Back in the beginning of December, my husband and I brought a list of the doctors in our medical group to get my OBGYN’s opinion on pediatricians. He said it was a little early to start thinking about that, but indulged us and told us a bit about each one that he knew, and gave a vague thumbs up or thumbs down. He then recommended that we make appointments with a few of them before the baby arrives to choose one we liked best.
Now that I’m in my 8th month, I think it’s time to revisit that list and make a couple of appointments so we can choose a doctor for baby TTT before he arrives. I suppose we’ll need to interview them, but the process is so foreign to me. I found some detailed interview guides on Baby Center, The Bump, and Pregnancy and Baby, but many of the questions either don’t apply to me (eg: we’ll know they take our insurance because we will only interview ones that do and for after hours care, we go to urgent care or the ER), or are not things I feel like I need to ask (eg: I don’t care if there are other doctors in the practice or how many years the doctor has been practicing medicine). However, there are a few things that are important to me and I hope to address them at our so-called “interviews”.
I’d like to know where my doctor stands in the breast vs bottle world. I want a doctor who supports my efforts to exclusively breastfeed for at least one year and one who knows all the latest research and information on the topic. I know that some doctors of a previous generation tend to push mothers to give their kids formula when it isn’t necessary, so this is something I’d like to discuss.

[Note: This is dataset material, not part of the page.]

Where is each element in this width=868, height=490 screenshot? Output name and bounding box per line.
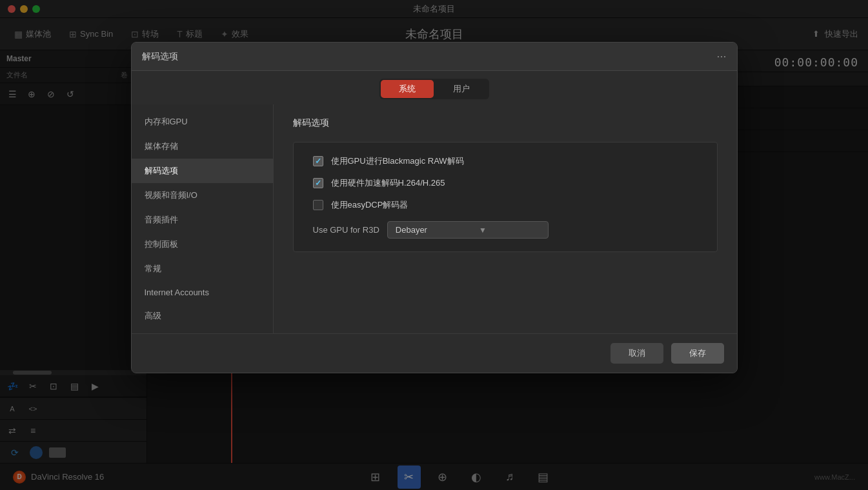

I know most pediatricians don’t recommend co-sleeping, which is something we’re not planning to do, but I think a doctor’s opinion on this issue says a lot about how they might handle other things. If they have more of an open mind on the topic, I know they’ll have more of an open mind on other things, which is so much easier to deal with than someone who thinks they are the ultimate authority on everything.
Growth and Development
I remember when my brother was a baby — I was 18 when he was born, so I was pretty involved in his care. My mom would get a sheet at each of his monthly checkups that included everything he should be mastering developmentally, and where he stood on the growth charts. While I definitely want this information, I also want to know that my doctor understands that each child is different and won’t pressure me into any medications or therapies that might not be necessary.
This one is pretty important to me as I want to feel comfortable in whichever doctor’s office I chose. Are there toys for the kids to play with while we’re waiting to be called in for our appointment? Is it clean? Is the receptionist friendly? Do I feel comfortable there? I know this makes a big difference for me because my previous OBGYN’s office was horrible – very large waiting room, rude receptionists, uncomfortable seating, etc., and my current OBGYN’s office is like a different world – the receptionist knows me, the office is small, it’s decorated very nicely and even has a fountain in the waiting room for ultimate relaxation. Luckily, I won’t really have to ask any questions for this one; I can just observe and make note of it.
I remember when we first met with who was to be our wedding photographer, The Caldwells. We knew that we should interview a few people before coming to a decision, but after talking with them for an hour or so, we just knew they were right for us. We didn’t feel the need to meet with anyone else because we knew we liked them and felt that chemistry. We’re still in touch with them almost three years later. I’m pretty sure that this will happen when choosing a pediatrician, as well. When we find the right one for us, we’ll just know. Hopefully one of the doctors on our somewhat limited list for our medical group is also one who we have good chemistry with.
What is important to you when selecting a pediatrician?